(Exercise aim):
For the listing below, the answer is an exact retyping of the lines from the one with "initiative represents the spirit of" through the one with "well combined. Add this yogurt milk", both included, without pictures.

(Input records):
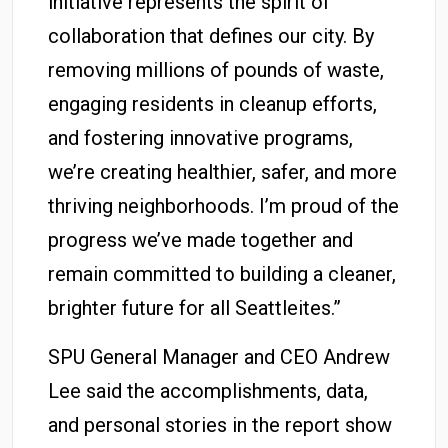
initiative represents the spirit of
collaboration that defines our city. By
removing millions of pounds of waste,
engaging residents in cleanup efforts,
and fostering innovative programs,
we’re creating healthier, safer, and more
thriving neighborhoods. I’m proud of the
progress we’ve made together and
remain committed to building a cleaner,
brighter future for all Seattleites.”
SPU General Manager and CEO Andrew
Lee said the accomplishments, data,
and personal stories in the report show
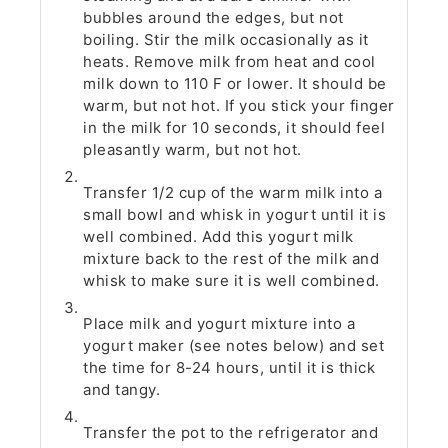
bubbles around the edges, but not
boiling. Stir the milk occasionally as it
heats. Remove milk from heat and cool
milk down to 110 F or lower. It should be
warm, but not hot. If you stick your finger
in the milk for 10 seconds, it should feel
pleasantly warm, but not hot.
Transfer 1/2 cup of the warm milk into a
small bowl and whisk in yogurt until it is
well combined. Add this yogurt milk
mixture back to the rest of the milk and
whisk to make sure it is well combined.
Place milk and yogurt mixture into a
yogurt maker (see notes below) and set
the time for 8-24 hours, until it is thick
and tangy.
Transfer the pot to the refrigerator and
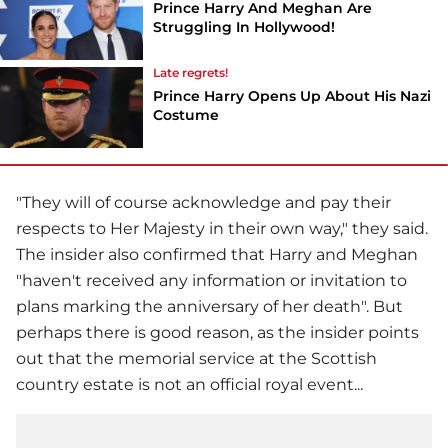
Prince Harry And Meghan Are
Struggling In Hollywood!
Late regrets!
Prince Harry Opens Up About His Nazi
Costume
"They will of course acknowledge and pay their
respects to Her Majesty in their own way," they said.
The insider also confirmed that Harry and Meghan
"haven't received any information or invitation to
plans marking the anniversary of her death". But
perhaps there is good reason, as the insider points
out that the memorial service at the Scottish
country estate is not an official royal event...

==

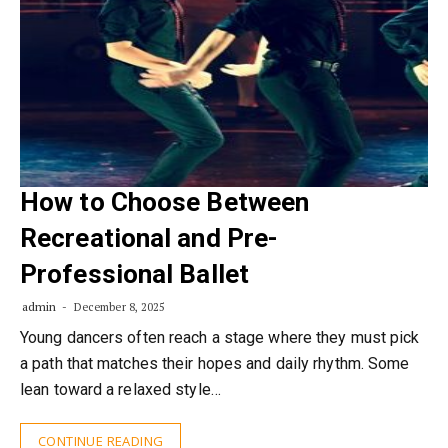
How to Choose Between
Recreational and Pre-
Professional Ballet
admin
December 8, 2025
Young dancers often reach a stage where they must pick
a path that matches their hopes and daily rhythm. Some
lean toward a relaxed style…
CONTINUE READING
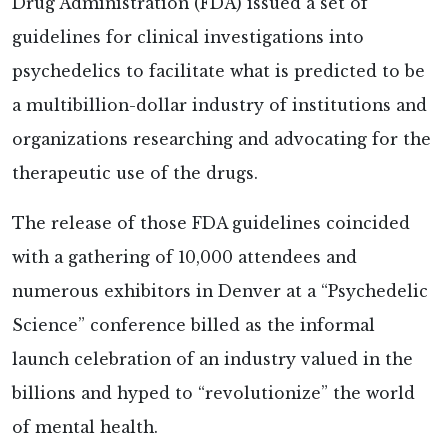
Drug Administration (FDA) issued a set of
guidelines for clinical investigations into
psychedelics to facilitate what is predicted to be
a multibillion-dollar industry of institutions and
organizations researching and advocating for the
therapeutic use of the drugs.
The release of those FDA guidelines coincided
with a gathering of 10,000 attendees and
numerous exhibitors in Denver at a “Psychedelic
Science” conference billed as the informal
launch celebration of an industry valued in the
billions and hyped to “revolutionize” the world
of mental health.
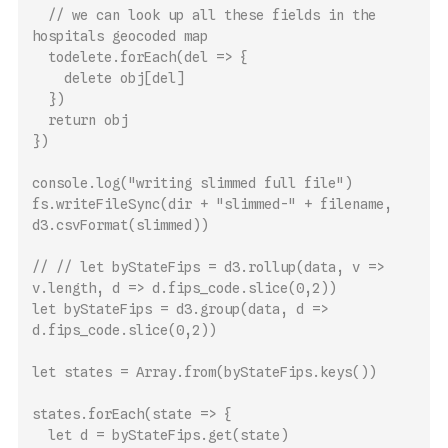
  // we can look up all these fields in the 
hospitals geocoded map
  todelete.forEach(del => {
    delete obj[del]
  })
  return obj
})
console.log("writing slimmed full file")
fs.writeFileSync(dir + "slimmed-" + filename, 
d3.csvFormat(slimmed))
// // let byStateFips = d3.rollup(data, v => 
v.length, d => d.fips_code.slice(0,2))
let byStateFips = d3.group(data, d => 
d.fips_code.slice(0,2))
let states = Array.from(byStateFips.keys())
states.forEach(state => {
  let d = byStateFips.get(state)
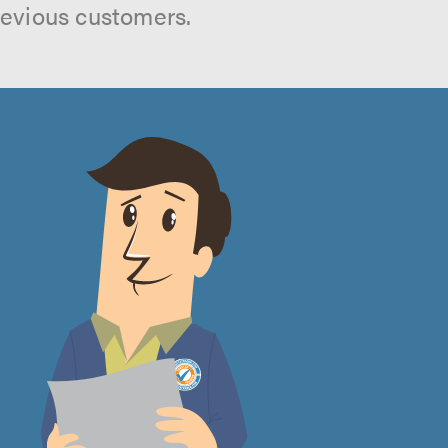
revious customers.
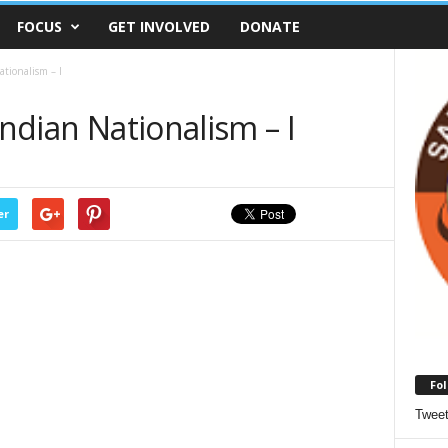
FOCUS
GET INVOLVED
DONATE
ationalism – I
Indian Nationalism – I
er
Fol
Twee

(Reply):
initiative represents the spirit of
collaboration that defines our city. By
removing millions of pounds of waste,
engaging residents in cleanup efforts,
and fostering innovative programs,
we’re creating healthier, safer, and more
thriving neighborhoods. I’m proud of the
progress we’ve made together and
remain committed to building a cleaner,
brighter future for all Seattleites.”
SPU General Manager and CEO Andrew
Lee said the accomplishments, data,
and personal stories in the report show
bubbles around the edges, but not
boiling. Stir the milk occasionally as it
heats. Remove milk from heat and cool
milk down to 110 F or lower. It should be
warm, but not hot. If you stick your finger
in the milk for 10 seconds, it should feel
pleasantly warm, but not hot.
Transfer 1/2 cup of the warm milk into a
small bowl and whisk in yogurt until it is
well combined. Add this yogurt milk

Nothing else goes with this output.